Thank you for the music

by Rick Johansen

With the decline in the sales of music, artists are making their money through playing concerts. There’s no money in making records. In the old days, bands made their money by touring to support their new album. Now they make an album to support the tour. It means that the live music scene is bigger and more varied than ever, but it seems to be costing more, too.

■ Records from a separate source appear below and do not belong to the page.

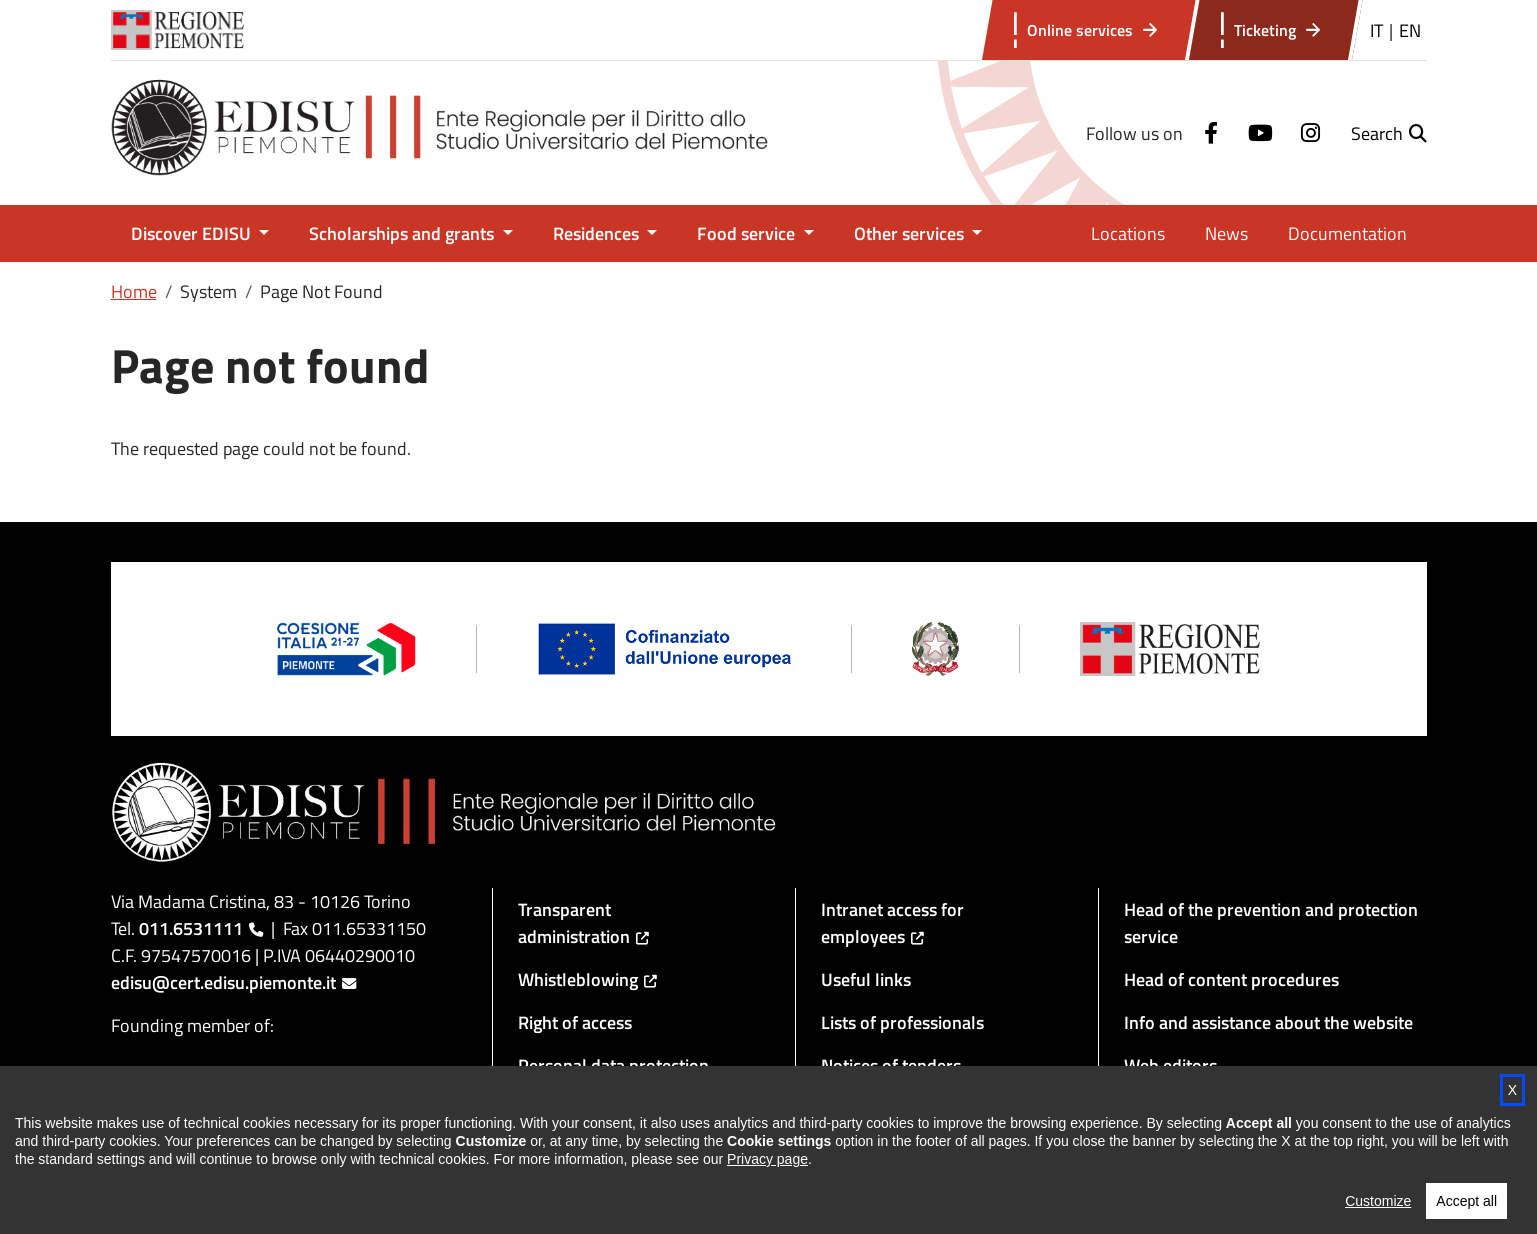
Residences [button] (598, 233)
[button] (1389, 133)
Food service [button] (748, 233)
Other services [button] (911, 233)
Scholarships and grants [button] (403, 233)
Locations (1128, 233)
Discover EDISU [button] (193, 233)
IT (1376, 30)
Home (134, 291)
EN (1410, 30)
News (1226, 233)
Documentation (1347, 233)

Looking at our local concert venue, the Bristol Colston Hall, I see a tired array of artists coming to play at the main hall. 10cc play soon, featuring just Graham Gouldman from the original line up and, incredibly, the show has sold out. What’s left of the band no longer makes new music, just a retread of songs that were first popular 40 years ago. Me? I’d rather listen to Eric Stewart, Lol Creme and Kevin Godley do the real thing on VD and vinyl, actually.

We also have the great Paul Rodgers performing a nostalgia show. I was thinking about going to this since he has lost none of his vocal brilliance, as I discovered at a recent Bad Company show, but then I saw the ticket prices. The cheapest – restricted view – tickets come in at £59 whilst the most expensive will set you back an eye-watering £91, all this with no new music to play. The same with 1960s legend Steve Winwood who is knocking out tickets starting at £48 and topping out at £80, to perform a greatest hits set. If I want to hear the Low Spark of High Heeled Boys, I’ll play the record at home, thank you, and anyway Winwood doesn’t play all the hits.

I realise that people do like to hear the hits. I didn’t go to see Crosby, Stills and Nash to hear them not do, say, Marrakesh Express and Deja Vu, but their shows are always livened, freshened by brand new tunes. As Crosby says, new music, new life. I have made exceptions and gone along just for the memories – Brian Wilson, Steely Dan to name but two – but gigs become more valid and meaningful to me when there is new music. I loved seeing Toto in 2015 but I was thrilled that it wasn’t just about Hold The Line, Africa and Rosanna. Give me a mixture of the hits, deep cuts and new music and I’m satisfied.

I saw the original 10cc at the same venue when they were at the peak of their fame back in the 1970s and I wouldn’t call the latest version of the band 10cc. It plainly isn’t. It’s a bunch of talented but jobbing musicians performing a live jukebox. Now people like hearing the old tunes and nothing but the old tunes, which is why nostalgia festivals like “Let’s Rock Bristol” are so popular with the in-betweeners, those who aren’t young anymore but aren’t quite old. I am not knocking that, but seeing half an hour from a Thompson twin is not my idea of fun! I would need to consume quite a lot of cider to enjoy three days of old music and I think that’s the general idea.

Good luck if you enjoy the increasingly ram-packed world of oldie music. But I always remember Rick Nelson’s words from Garden Party where he sings “If memories were all I had, I’d rather drive a truck”.

Hopefully there will be room for old and new music in the future. I happen to like both, but usually as part of the same show.